Calcutta HC: Death penalty only for criminals beyond reform


KOLKATA: The death penalty should only be pronounced in the “rarest of rare cases” when rehabilitation and reformation of the convict are ruled out, the Calcutta high court said Monday while upholding a 2007 trial court judgment sentencing four men to life imprisonment for the rape and murder of a minor girl. The HC said the gravity and heinousness of the crime alone cannot be the criteria for capital punishment.
The case dates back to January 2004 when four men were arrested and charged with raping and murdering a minor at an abandoned steel factory in the Taratala neighbourhood of Kolkata.

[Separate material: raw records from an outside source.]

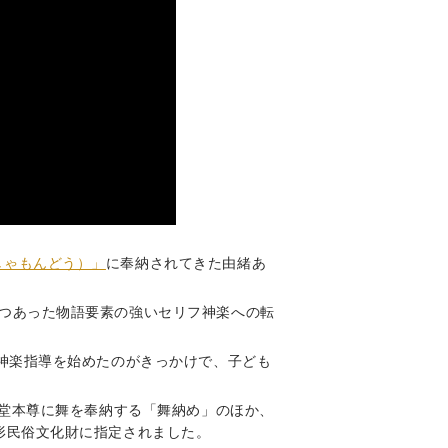
しゃもんどう）」
に奉納されてきた由緒あ
つあった物語要素の強いセリフ神楽への転
で神楽指導を始めたのがきっかけで、子ども
門堂本尊に舞を奉納する「舞納め」のほか、
形民俗文化財に指定されました。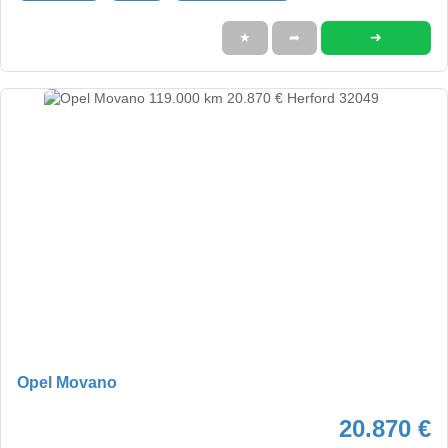
➜
★
➦
Opel Movano
20.870 €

The victim’s body was discovered in the factory, showing evidence of rape by multiple perpetrators.
The prosecution also revealed that the victim’s father had been assaulted by one of the convicts two months before the girl went missing because he refused to give him money to buy liquor.
The four were subsequently convicted by a trial court in 2007. During an appeal that same year, a suo motu rule was issued to elevate the sentence from life imprisonment to death penalty.
After two decades, HC judges Joymalya Bagchi and Gaurang Kanth deliberated on the matter. In its judgment, the HC emphasised the need to balance mitigating circumstances with aggravating circumstances to determine whether a case qualifies as rarest of rare.
The court said: “Mere reference to gravity or heinousness is not enough. The court, prior to imposing the death penalty, must satisfy its conscience that there is no possibility of rehabilitation and reformation of the convict, and he would remain a continuing threat to society.”
In light of the commendable prison behaviour by the convicts, the court indicated that they cannot be regarded as people who are beyond the prospect of rehabilitation and reformation. The HC also highlighted that judges should not be “bloodthirsty” and that life imprisonment is the rule, while the death penalty is an exception.